Neural oscillations associated with auditory duration maintenance in working memory

Abstract

The neural representation of auditory duration remains unknown. Here, we used electroencephalogram (EEG) recordings to investigate neural oscillations during the maintenance of auditory duration in working memory (WM). EEG analyses indicated that the auditory duration length was not associated with changes in the theta band amplitude, whereas the alpha band amplitudes during 3-s and 4-s auditory duration conditions were lower than during the 1-s and 2-s conditions. Moreover, the alpha band amplitude and accuracy were positively correlated in the 2-s duration condition. We also found that the neural representation of auditory duration is segmented, with a critical threshold point of approximately 2 s, which is shorter than that for visual duration (3 s). The results emphasised the involvement of the alpha band in auditory duration maintenance in WM. Our study's findings indicate that different internal representations of auditory durations are maintained in WM below and above 2 s from the perspective of electrophysiology. Additionally, the critical threshold point is related to the sensory modality of duration.

Figure 1

Trial sequences and durations of each screen presentation. Auditory stimuli were randomly presented for 1, 2, 3, or 4 s. Each trial starts with a pure tone (sample), followed by a 3-s interval (the delay/maintenance phase). Next, a second pure tone (probe) is presented.

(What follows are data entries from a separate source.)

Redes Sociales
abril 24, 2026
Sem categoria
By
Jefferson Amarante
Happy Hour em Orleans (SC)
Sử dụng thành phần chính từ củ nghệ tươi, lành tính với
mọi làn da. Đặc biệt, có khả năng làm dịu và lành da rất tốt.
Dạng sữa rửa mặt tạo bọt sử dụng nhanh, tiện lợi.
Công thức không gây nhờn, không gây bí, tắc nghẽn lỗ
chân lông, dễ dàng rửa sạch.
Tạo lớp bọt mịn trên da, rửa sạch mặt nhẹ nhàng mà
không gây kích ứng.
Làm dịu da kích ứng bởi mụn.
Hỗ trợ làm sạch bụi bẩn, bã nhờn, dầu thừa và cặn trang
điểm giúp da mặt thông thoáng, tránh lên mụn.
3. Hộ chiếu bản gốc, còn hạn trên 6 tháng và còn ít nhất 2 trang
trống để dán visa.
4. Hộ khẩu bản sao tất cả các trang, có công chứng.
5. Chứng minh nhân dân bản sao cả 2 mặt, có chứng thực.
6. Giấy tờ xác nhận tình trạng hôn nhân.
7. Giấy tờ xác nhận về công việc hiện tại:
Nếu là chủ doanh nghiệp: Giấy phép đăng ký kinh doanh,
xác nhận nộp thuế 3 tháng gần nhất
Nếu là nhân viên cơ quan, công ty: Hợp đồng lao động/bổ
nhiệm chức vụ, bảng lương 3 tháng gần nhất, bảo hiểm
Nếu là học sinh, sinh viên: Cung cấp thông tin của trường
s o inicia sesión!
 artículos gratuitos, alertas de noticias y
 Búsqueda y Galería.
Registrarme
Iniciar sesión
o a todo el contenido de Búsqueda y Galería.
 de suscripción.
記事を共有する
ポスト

Participants press ‘1’, ‘2’, or ‘3’ correspondingly after estimating the duration of the second pure tone (probe) as shorter, equal to, or longer than the first tone (sample).

Figure 2

Theta and alpha effects for the whole epoch in the posterior parietal in the 1-s (A), 2-s (B), 3-s (C), and 4-s (D) auditory duration conditions. The decibel-transformed value is relative to the baseline interval (−0.4 s to −0.1 s) before the sample stimulus. The theta band is enhanced at the onset and offset of stimuli, whereas the alpha band is enhanced during encoding, especially in the delay phase.

Figure 3

Average theta (A) and alpha (B) band powers during the 1-s, 2-s, 3-s, and 4-s auditory duration maintenance in WM. Steady theta (4–8 Hz) and alpha (8–12 Hz) band activities are elicited during WM maintenance after averaging across frequency, and they are separately plotted for each of the nine analysed electrode clusters. Zero on the x-axis represents the onset of the delay phase. Red, green, blue, and black curves denote the 1-s, 2-s, 3-s, and 4-s auditory duration conditions, respectively.

Figure 4

Grand average theta and alpha band powers during auditory duration maintenance in WM in the 1-s, 2-s, 3-s, and 4-s conditions. Grand average theta and alpha band powers during the delay phase are computed for each duration condition, and they are separately plotted for each of the nine analysed electrode clusters. Red and green lines denote the alpha and theta band powers in each duration condition, respectively. Error bars represent the standard error of the mean across observers.

Figure 5

Topographies of theta and alpha activity during auditory duration maintenance in working memory in the 1-s, 2-s, 3-s, and 4-s conditions. Theta and alpha band powers are significantly activated in the posterior parietal cortex from the interval of 1 s to 3 s after the onset of delay.

Figure 6

Correlation between the amplitude of the alpha band power and accuracy in the posterior parietal during the 2-s auditory duration condition. The scatter plot depicts the amplitude of the alpha power (y-axis) relative to the accuracy of the behavioural performance (x-axis) in the 2-s auditory duration condition. Pearson product-moment correlation coefficient, r = 0.569.